Mon 5 Jan 2009
There’s a tradition in this young country of ours to overly venerate anything that’s been around long enough to reflect on how long it’s been around. Consider, if you will, the entire VH1 network, which seems to exist solely to remind people about the golden old days of….the 1980s.
Still, there are some insitutions of note, having actually been around for a generation or more, and two of them were on my mind this morning.
But as I sat reading it this morning, I knew ( thanks to @themediaisdying on Twitter. the new new thing, vs. the arguably dying print form of media ) that Nat Hantoff had been let go from the paper. He’s been their since 1958, surely long enough to be an sort of institution in his own right, especially by American terms.

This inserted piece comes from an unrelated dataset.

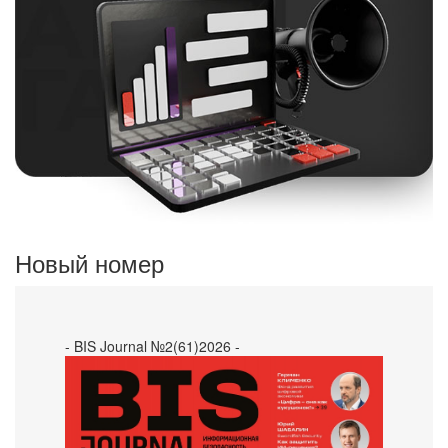
Новый номер
- BIS Journal №2(61)2026 -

And in the shower later, I wondered–with so many media outlets falling apart, who will be left? And will, in ten years, some mediocre rag that by dint of luck rather than substance managed to escape the scythe ripping though the printed media outlets theses days, be something that we look as being worthy of the same respect as the hundreds of books quietly slipping beneath the waves now?
An apt metaphor, perhaps; after the Titanic, those lost were mourned, surely, and yet those who survived, however meager their lives before or acts after, were held in some regard, the very act of making it to dry land in dark seas a miracle that implied some divine provience.